=== Data supplied ===
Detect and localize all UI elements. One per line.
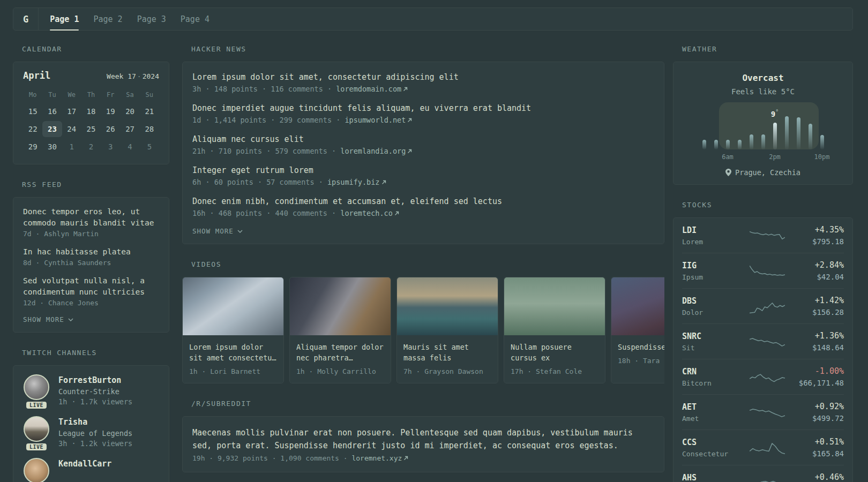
hackernews-item: Donec imperdiet augue tincidunt felis al…: [192, 103, 654, 124]
calendar-section-title: CALENDAR: [22, 45, 169, 53]
weather-condition: Overcast: [683, 73, 843, 83]
middle-column: HACKER NEWS Lorem ipsum dolor sit amet, …: [182, 45, 664, 482]
left-column: CALENDAR April Week 17·2024 MoTuWeThFrSa…: [13, 45, 169, 482]
weather-bar: [738, 140, 742, 149]
stock-price: $499.72: [795, 414, 844, 423]
rss-item-title[interactable]: Sed volutpat nulla nisl, a condimentum n…: [23, 275, 159, 298]
video-thumbnail: [504, 277, 605, 335]
calendar-day: 25: [81, 121, 101, 137]
weather-bar: [809, 124, 812, 149]
tab-page-2[interactable]: Page 2: [93, 8, 122, 30]
rss-item-title[interactable]: In hac habitasse platea: [23, 246, 159, 258]
rss-show-more-button[interactable]: SHOW MORE: [23, 315, 159, 323]
calendar-month: April: [23, 70, 50, 81]
twitch-channel-name[interactable]: KendallCarr: [58, 458, 111, 469]
calendar-day: 20: [120, 103, 139, 119]
tab-page-1[interactable]: Page 1: [50, 8, 79, 30]
video-meta: 18h · Tara: [618, 357, 664, 365]
external-link-icon: [403, 456, 408, 461]
hackernews-item-title[interactable]: Donec imperdiet augue tincidunt felis al…: [192, 103, 654, 114]
avatar: [24, 458, 49, 482]
calendar-day: 19: [101, 103, 120, 119]
rss-item-meta: 8d · Cynthia Saunders: [23, 259, 159, 267]
calendar-day: 3: [101, 139, 120, 155]
weather-bar: [761, 134, 765, 149]
stock-change: +4.35%: [795, 225, 844, 235]
video-title: Aliquam tempor dolor nec pharetra…: [296, 342, 384, 363]
hackernews-item-meta: 16h · 468 points · 440 comments · loremt…: [192, 209, 654, 217]
twitch-avatar-wrap: LIVE: [23, 416, 50, 448]
stock-price: $148.64: [795, 343, 844, 352]
hackernews-show-more-button[interactable]: SHOW MORE: [192, 227, 654, 235]
rss-item-title[interactable]: Donec tempor eros leo, ut commodo mauris…: [23, 206, 159, 229]
video-title: Mauris sit amet massa felis: [403, 342, 491, 363]
hackernews-item-domain[interactable]: ipsumify.biz: [327, 178, 380, 186]
weather-bar: [702, 140, 706, 149]
twitch-channel-row[interactable]: LIVE Trisha League of Legends 3h · 1.2k …: [23, 416, 159, 448]
subreddit-post-domain[interactable]: loremnet.xyz: [351, 454, 402, 462]
calendar-year-label: 2024: [143, 72, 159, 80]
weather-section-title: WEATHER: [682, 45, 853, 53]
meta-text: 3h · 148 points · 116 comments ·: [192, 85, 336, 93]
stock-change: -1.00%: [795, 366, 844, 376]
stock-row: SNRCSit +1.36%$148.64: [682, 323, 844, 359]
chevron-down-icon: [237, 230, 243, 233]
twitch-channel-row[interactable]: KendallCarr: [23, 458, 159, 482]
hackernews-item-domain[interactable]: loremlandia.org: [340, 147, 406, 155]
hackernews-item-domain[interactable]: loremtech.co: [340, 209, 393, 217]
stock-sparkline: [740, 404, 795, 420]
hackernews-item-domain[interactable]: ipsumworld.net: [345, 116, 406, 124]
hackernews-item-title[interactable]: Donec enim nibh, condimentum et accumsan…: [192, 196, 654, 207]
avatar: [24, 374, 49, 400]
stock-sparkline: [740, 475, 795, 482]
subreddit-post-title[interactable]: Maecenas mollis pulvinar erat non posuer…: [192, 426, 654, 452]
twitch-channel-row[interactable]: LIVE ForrestBurton Counter-Strike 1h · 1…: [23, 374, 159, 406]
video-thumbnail: [183, 277, 283, 335]
calendar-weekdays: MoTuWeThFrSaSu: [23, 91, 159, 99]
stock-sparkline: [740, 298, 795, 314]
video-card[interactable]: Suspendisse diam 18h · Tara: [611, 277, 664, 383]
tab-page-4[interactable]: Page 4: [181, 8, 209, 30]
video-card[interactable]: Mauris sit amet massa felis 7h · Grayson…: [396, 277, 498, 383]
calendar-day: 15: [23, 103, 42, 119]
stock-ticker: LDI: [682, 225, 740, 235]
hackernews-item-domain[interactable]: loremdomain.com: [336, 85, 401, 93]
rss-item: Sed volutpat nulla nisl, a condimentum n…: [23, 275, 159, 307]
weather-bar-current: [773, 123, 777, 149]
hackernews-item-title[interactable]: Lorem ipsum dolor sit amet, consectetur …: [192, 72, 654, 83]
calendar-section: CALENDAR April Week 17·2024 MoTuWeThFrSa…: [13, 45, 169, 164]
rss-item: In hac habitasse platea 8d · Cynthia Sau…: [23, 246, 159, 267]
hackernews-item: Donec enim nibh, condimentum et accumsan…: [192, 196, 654, 217]
calendar-day: 4: [120, 139, 139, 155]
stock-change: +2.84%: [795, 260, 844, 270]
hackernews-item-title[interactable]: Aliquam nec cursus elit: [192, 134, 654, 145]
stock-sparkline: [740, 334, 795, 350]
calendar-day: 24: [62, 121, 81, 137]
external-link-icon: [403, 87, 408, 92]
twitch-channel-name[interactable]: Trisha: [58, 416, 132, 427]
twitch-channel-meta: 3h · 1.2k viewers: [58, 439, 132, 448]
right-column: WEATHER Overcast Feels like 5°C 9° 6am2p…: [673, 45, 853, 482]
calendar-week-year: Week 17·2024: [107, 72, 159, 80]
video-card[interactable]: Nullam posuere cursus ex 17h · Stefan Co…: [504, 277, 605, 383]
stock-ticker: SNRC: [682, 332, 740, 341]
stock-sparkline: [740, 228, 795, 244]
hackernews-item-title[interactable]: Integer eget rutrum lorem: [192, 165, 654, 176]
video-card[interactable]: Lorem ipsum dolor sit amet consectetu… 1…: [182, 277, 284, 383]
stock-row: CRNBitcorn -1.00%$66,171.48: [682, 359, 844, 394]
video-meta: 17h · Stefan Cole: [511, 367, 598, 375]
stock-name: Consectetur: [682, 450, 740, 458]
video-card[interactable]: Aliquam tempor dolor nec pharetra… 1h · …: [289, 277, 391, 383]
video-thumbnail: [290, 277, 391, 335]
weather-widget: Overcast Feels like 5°C 9° 6am2pm10pm Pr…: [673, 62, 853, 185]
twitch-channel-name[interactable]: ForrestBurton: [58, 374, 132, 385]
stock-change: +0.92%: [795, 402, 844, 411]
hackernews-item-meta: 1d · 1,414 points · 299 comments · ipsum…: [192, 116, 654, 124]
stock-row: AHS +0.46%: [682, 465, 844, 482]
hackernews-item: Integer eget rutrum lorem 6h · 60 points…: [192, 165, 654, 186]
stock-change: +1.42%: [795, 296, 844, 305]
tab-page-3[interactable]: Page 3: [137, 8, 166, 30]
twitch-avatar-wrap: LIVE: [23, 374, 50, 406]
stock-ticker: CRN: [682, 367, 740, 376]
stock-sparkline: [740, 369, 795, 385]
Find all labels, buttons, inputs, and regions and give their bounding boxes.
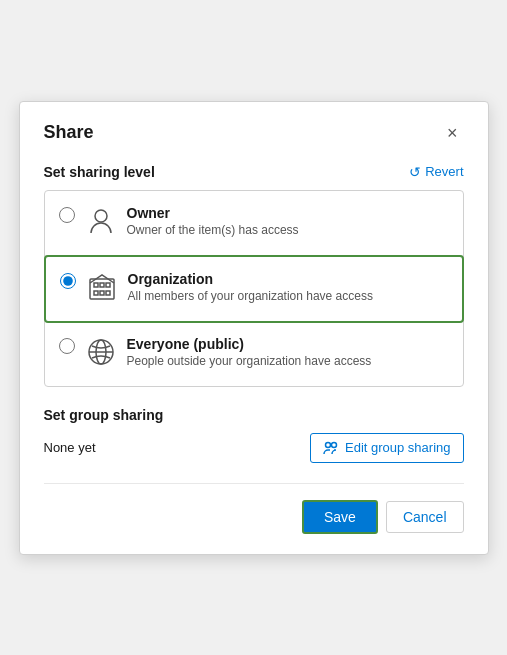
svg-point-12	[331, 442, 336, 447]
radio-organization-wrap[interactable]	[60, 273, 76, 293]
radio-everyone-wrap[interactable]	[59, 338, 75, 358]
dialog-footer: Save Cancel	[44, 483, 464, 534]
sharing-options-container: Owner Owner of the item(s) has access	[44, 190, 464, 387]
svg-point-11	[325, 442, 330, 447]
svg-point-0	[95, 210, 107, 222]
organization-icon	[86, 271, 118, 307]
share-dialog: Share × Set sharing level ↺ Revert Owner…	[19, 101, 489, 555]
owner-icon	[85, 205, 117, 241]
organization-option-text: Organization All members of your organiz…	[128, 271, 373, 303]
group-sharing-label: Set group sharing	[44, 407, 464, 423]
close-button[interactable]: ×	[441, 122, 464, 144]
organization-option-name: Organization	[128, 271, 373, 287]
save-button[interactable]: Save	[302, 500, 378, 534]
owner-option-desc: Owner of the item(s) has access	[127, 223, 299, 237]
radio-organization[interactable]	[60, 273, 76, 289]
svg-rect-5	[94, 291, 98, 295]
edit-group-sharing-button[interactable]: Edit group sharing	[310, 433, 464, 463]
everyone-option-text: Everyone (public) People outside your or…	[127, 336, 372, 368]
option-organization[interactable]: Organization All members of your organiz…	[44, 255, 464, 323]
option-everyone[interactable]: Everyone (public) People outside your or…	[45, 322, 463, 386]
revert-label: Revert	[425, 164, 463, 179]
radio-owner[interactable]	[59, 207, 75, 223]
option-owner[interactable]: Owner Owner of the item(s) has access	[45, 191, 463, 256]
group-sharing-row: None yet Edit group sharing	[44, 433, 464, 463]
svg-rect-3	[100, 283, 104, 287]
radio-owner-wrap[interactable]	[59, 207, 75, 227]
svg-rect-4	[106, 283, 110, 287]
none-yet-label: None yet	[44, 440, 96, 455]
group-sharing-section: Set group sharing None yet Edit group sh…	[44, 407, 464, 463]
sharing-level-section-header: Set sharing level ↺ Revert	[44, 164, 464, 180]
cancel-button[interactable]: Cancel	[386, 501, 464, 533]
edit-group-icon	[323, 440, 339, 456]
revert-icon: ↺	[409, 164, 421, 180]
svg-rect-2	[94, 283, 98, 287]
everyone-icon	[85, 336, 117, 372]
revert-button[interactable]: ↺ Revert	[409, 164, 463, 180]
owner-option-text: Owner Owner of the item(s) has access	[127, 205, 299, 237]
svg-rect-7	[106, 291, 110, 295]
dialog-header: Share ×	[44, 122, 464, 144]
svg-rect-1	[90, 279, 114, 299]
edit-group-sharing-label: Edit group sharing	[345, 440, 451, 455]
owner-option-name: Owner	[127, 205, 299, 221]
dialog-title: Share	[44, 122, 94, 143]
sharing-level-label: Set sharing level	[44, 164, 155, 180]
everyone-option-desc: People outside your organization have ac…	[127, 354, 372, 368]
organization-option-desc: All members of your organization have ac…	[128, 289, 373, 303]
radio-everyone[interactable]	[59, 338, 75, 354]
everyone-option-name: Everyone (public)	[127, 336, 372, 352]
svg-rect-6	[100, 291, 104, 295]
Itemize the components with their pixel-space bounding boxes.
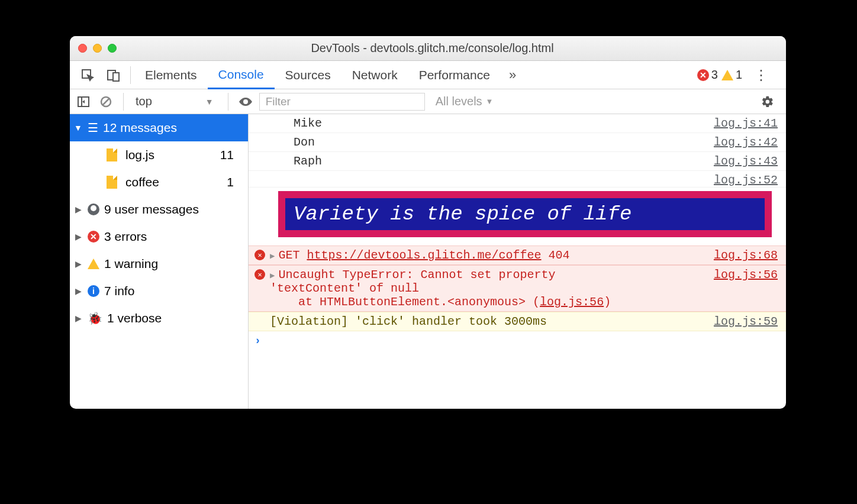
svg-rect-2 (113, 73, 119, 81)
styled-log-message: Variety is the spice of life (278, 191, 772, 237)
sidebar-errors[interactable]: ▶ ✕ 3 errors (70, 223, 248, 250)
error-count: 3 (711, 68, 718, 82)
error-icon: ✕ (254, 250, 265, 260)
tab-console[interactable]: Console (208, 62, 275, 89)
sidebar-file-coffee[interactable]: coffee 1 (70, 169, 248, 196)
device-toolbar-icon[interactable] (101, 68, 127, 82)
context-selector[interactable]: top ▼ (132, 95, 220, 108)
error-count-badge[interactable]: ✕ 3 (697, 68, 718, 82)
category-label: 7 info (104, 284, 134, 298)
sidebar-messages-group[interactable]: ▼ ☰ 12 messages (70, 114, 248, 141)
violation-text: [Violation] 'click' handler took 3000ms (270, 315, 714, 328)
log-row[interactable]: Mike log.js:41 (249, 114, 786, 133)
tab-sources[interactable]: Sources (275, 61, 341, 89)
stack-close: ) (604, 295, 611, 309)
source-link[interactable]: log.js:42 (714, 135, 780, 149)
log-text: Don (294, 135, 714, 149)
console-output: Mike log.js:41 Don log.js:42 Raph log.js… (249, 114, 786, 409)
console-body: ▼ ☰ 12 messages log.js 11 coffee 1 ▶ 9 u… (70, 114, 786, 409)
tab-network[interactable]: Network (341, 61, 408, 89)
log-levels-selector[interactable]: All levels ▼ (430, 95, 500, 108)
info-icon: i (88, 285, 99, 297)
console-toolbar: top ▼ All levels ▼ (70, 89, 786, 114)
titlebar: DevTools - devtools.glitch.me/console/lo… (70, 36, 786, 61)
filter-input[interactable] (259, 93, 425, 111)
window-title: DevTools - devtools.glitch.me/console/lo… (87, 41, 778, 55)
stack-open: ( (526, 295, 540, 309)
error-icon: ✕ (697, 69, 709, 81)
source-link[interactable]: log.js:41 (714, 117, 780, 130)
source-link[interactable]: log.js:52 (714, 173, 780, 187)
sidebar-file-logjs[interactable]: log.js 11 (70, 141, 248, 169)
request-url-link[interactable]: https://devtools.glitch.me/coffee (307, 248, 541, 262)
file-count: 11 (220, 148, 244, 162)
close-window-button[interactable] (78, 44, 87, 53)
stack-anonymous: <anonymous> (447, 295, 526, 309)
source-link[interactable]: log.js:56 (714, 268, 780, 282)
clear-console-icon[interactable] (97, 95, 115, 108)
live-expression-icon[interactable] (237, 94, 254, 109)
http-status: 404 (549, 248, 570, 262)
tab-performance[interactable]: Performance (408, 61, 501, 89)
warning-icon (721, 70, 733, 80)
source-link[interactable]: log.js:68 (714, 248, 780, 262)
category-label: 9 user messages (104, 202, 199, 217)
file-icon (107, 176, 117, 189)
sidebar-verbose[interactable]: ▶ 🐞 1 verbose (70, 305, 248, 332)
chevron-down-icon: ▼ (205, 97, 214, 106)
chevron-right-icon: ▶ (270, 271, 275, 280)
chevron-right-icon: ▶ (73, 259, 83, 269)
file-name: log.js (125, 148, 154, 162)
log-row[interactable]: Don log.js:42 (249, 133, 786, 152)
sidebar-info[interactable]: ▶ i 7 info (70, 277, 248, 305)
log-row[interactable]: Raph log.js:43 (249, 152, 786, 171)
chevron-down-icon: ▼ (486, 97, 494, 106)
prompt-chevron-icon: › (254, 335, 261, 347)
log-row-styled[interactable]: log.js:52 (249, 171, 786, 188)
divider (130, 66, 131, 84)
warning-count-badge[interactable]: 1 (721, 68, 742, 82)
log-text: Mike (294, 117, 714, 130)
chevron-right-icon: ▶ (73, 314, 83, 323)
source-link[interactable]: log.js:59 (714, 315, 780, 328)
exception-row[interactable]: ✕ ▶Uncaught TypeError: Cannot set proper… (249, 265, 786, 312)
category-label: 3 errors (104, 230, 147, 244)
tab-elements[interactable]: Elements (134, 61, 208, 89)
list-icon: ☰ (88, 121, 98, 135)
sidebar-warnings[interactable]: ▶ 1 warning (70, 250, 248, 277)
chevron-right-icon: ▶ (73, 232, 83, 241)
svg-line-6 (102, 98, 109, 105)
stack-source-link[interactable]: log.js:56 (540, 295, 604, 309)
exception-text1: Uncaught TypeError: Cannot set property (278, 268, 555, 282)
violation-row[interactable]: [Violation] 'click' handler took 3000ms … (249, 312, 786, 331)
chevron-down-icon: ▼ (73, 123, 83, 133)
http-method: GET (278, 248, 299, 262)
stack-prefix: at HTMLButtonElement. (270, 295, 447, 309)
chevron-right-icon: ▶ (73, 286, 83, 296)
more-tabs-button[interactable]: » (501, 67, 524, 83)
sidebar-user-messages[interactable]: ▶ 9 user messages (70, 196, 248, 223)
devtools-window: DevTools - devtools.glitch.me/console/lo… (70, 36, 786, 409)
network-error-row[interactable]: ✕ ▶GET https://devtools.glitch.me/coffee… (249, 245, 786, 265)
source-link[interactable]: log.js:43 (714, 154, 780, 168)
file-name: coffee (125, 175, 159, 189)
chevron-right-icon: ▶ (73, 205, 83, 214)
error-icon: ✕ (88, 231, 99, 243)
file-count: 1 (227, 175, 244, 189)
console-prompt[interactable]: › (249, 331, 786, 350)
exception-text2: 'textContent' of null (270, 282, 419, 295)
divider (123, 93, 124, 111)
toggle-sidebar-icon[interactable] (75, 95, 92, 108)
levels-label: All levels (436, 95, 482, 108)
warning-count: 1 (736, 68, 742, 82)
divider (228, 93, 228, 111)
console-sidebar: ▼ ☰ 12 messages log.js 11 coffee 1 ▶ 9 u… (70, 114, 249, 409)
log-text: Raph (294, 154, 714, 168)
settings-menu-button[interactable]: ⋮ (746, 67, 777, 83)
chevron-right-icon: ▶ (270, 251, 275, 261)
context-value: top (136, 95, 152, 108)
console-settings-icon[interactable] (754, 95, 781, 108)
error-icon: ✕ (254, 269, 265, 280)
warning-icon (88, 259, 99, 269)
inspect-element-icon[interactable] (75, 68, 101, 82)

=== Task to carry out ===
Among the lines above, find those with the word "tincidunt". Copy them.

=== Solution for this exercise ===
hackernews-item: Donec imperdiet augue tincidunt felis al…: [192, 103, 654, 124]
hackernews-item-title[interactable]: Donec imperdiet augue tincidunt felis al…: [192, 103, 654, 114]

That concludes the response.